Records shown:

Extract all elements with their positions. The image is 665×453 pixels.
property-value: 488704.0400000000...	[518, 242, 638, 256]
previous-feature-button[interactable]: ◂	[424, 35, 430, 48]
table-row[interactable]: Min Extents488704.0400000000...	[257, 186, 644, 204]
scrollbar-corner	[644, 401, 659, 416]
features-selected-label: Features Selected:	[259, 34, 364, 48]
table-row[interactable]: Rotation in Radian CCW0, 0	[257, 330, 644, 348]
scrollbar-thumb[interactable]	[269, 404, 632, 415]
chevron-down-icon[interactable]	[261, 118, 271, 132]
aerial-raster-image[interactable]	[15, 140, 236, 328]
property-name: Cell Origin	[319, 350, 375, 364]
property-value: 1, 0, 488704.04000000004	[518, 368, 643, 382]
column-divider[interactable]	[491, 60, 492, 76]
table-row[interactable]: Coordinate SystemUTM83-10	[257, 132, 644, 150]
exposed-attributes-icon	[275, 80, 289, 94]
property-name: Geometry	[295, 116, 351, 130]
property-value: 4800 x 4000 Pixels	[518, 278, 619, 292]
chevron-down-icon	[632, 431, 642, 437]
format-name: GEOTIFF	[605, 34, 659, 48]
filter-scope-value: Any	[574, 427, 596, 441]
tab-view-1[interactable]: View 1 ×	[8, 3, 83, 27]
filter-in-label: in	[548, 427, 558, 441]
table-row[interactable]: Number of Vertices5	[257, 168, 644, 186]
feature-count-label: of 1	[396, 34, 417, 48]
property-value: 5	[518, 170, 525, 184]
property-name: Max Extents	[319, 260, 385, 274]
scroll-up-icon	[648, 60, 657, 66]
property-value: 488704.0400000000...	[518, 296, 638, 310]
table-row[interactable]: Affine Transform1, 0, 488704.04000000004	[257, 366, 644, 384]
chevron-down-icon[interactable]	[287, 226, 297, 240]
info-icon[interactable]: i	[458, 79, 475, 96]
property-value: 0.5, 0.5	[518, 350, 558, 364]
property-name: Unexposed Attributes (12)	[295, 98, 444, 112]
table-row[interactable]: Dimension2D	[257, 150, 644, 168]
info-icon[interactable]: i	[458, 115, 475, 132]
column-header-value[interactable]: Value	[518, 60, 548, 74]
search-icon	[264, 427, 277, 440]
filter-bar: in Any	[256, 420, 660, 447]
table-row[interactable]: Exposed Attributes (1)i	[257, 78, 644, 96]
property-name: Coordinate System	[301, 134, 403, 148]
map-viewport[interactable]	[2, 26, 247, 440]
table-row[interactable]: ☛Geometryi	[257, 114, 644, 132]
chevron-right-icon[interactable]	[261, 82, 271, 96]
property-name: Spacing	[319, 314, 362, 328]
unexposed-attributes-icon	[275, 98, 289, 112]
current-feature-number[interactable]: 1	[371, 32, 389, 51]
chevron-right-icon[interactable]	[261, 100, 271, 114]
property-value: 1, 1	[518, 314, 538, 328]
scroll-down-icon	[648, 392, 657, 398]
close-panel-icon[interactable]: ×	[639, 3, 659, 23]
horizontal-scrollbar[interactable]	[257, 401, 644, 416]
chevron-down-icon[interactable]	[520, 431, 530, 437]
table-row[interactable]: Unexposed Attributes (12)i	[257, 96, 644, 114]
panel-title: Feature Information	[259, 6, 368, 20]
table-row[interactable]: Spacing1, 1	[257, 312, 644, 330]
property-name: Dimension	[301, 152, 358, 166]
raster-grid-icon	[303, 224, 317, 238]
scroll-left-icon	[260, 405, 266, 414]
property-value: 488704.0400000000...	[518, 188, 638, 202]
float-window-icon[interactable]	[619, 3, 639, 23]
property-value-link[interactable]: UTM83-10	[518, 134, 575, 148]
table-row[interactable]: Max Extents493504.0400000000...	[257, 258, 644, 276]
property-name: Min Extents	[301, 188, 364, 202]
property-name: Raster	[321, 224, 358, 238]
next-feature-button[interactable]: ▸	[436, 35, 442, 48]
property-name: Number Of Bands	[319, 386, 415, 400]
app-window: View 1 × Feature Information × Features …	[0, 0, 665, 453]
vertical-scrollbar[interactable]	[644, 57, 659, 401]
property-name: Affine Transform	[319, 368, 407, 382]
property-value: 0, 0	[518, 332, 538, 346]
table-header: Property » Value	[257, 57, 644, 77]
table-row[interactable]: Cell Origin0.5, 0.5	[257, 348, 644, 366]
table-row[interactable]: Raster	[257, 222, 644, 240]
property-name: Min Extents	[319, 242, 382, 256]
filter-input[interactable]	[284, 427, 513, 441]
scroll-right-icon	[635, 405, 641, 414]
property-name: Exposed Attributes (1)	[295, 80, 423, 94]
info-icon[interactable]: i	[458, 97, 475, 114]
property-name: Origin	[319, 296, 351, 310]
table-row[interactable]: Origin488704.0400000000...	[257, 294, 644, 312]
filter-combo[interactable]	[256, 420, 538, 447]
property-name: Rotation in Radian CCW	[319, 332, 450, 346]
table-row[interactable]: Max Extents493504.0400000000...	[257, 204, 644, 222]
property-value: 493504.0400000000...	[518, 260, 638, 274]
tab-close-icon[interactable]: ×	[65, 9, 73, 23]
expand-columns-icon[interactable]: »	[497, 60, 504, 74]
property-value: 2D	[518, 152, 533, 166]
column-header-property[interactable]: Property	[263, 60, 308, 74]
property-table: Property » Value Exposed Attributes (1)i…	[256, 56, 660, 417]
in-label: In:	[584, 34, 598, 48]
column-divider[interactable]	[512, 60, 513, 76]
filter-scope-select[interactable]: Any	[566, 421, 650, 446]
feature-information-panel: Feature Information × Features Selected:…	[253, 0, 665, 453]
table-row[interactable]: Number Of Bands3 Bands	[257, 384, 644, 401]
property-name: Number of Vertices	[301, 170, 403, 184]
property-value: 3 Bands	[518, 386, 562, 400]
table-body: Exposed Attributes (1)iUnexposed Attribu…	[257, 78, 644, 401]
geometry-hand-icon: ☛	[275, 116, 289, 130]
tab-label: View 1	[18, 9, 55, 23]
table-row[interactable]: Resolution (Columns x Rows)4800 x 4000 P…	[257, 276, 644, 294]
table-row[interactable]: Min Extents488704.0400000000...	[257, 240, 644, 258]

What the exercise asks:
Where does the word "right" show up in the material? Copy out each line that has it.

Output:
chevron-right-icon[interactable]	[261, 82, 271, 96]
chevron-right-icon[interactable]	[261, 100, 271, 114]
scroll-right-icon	[635, 405, 641, 414]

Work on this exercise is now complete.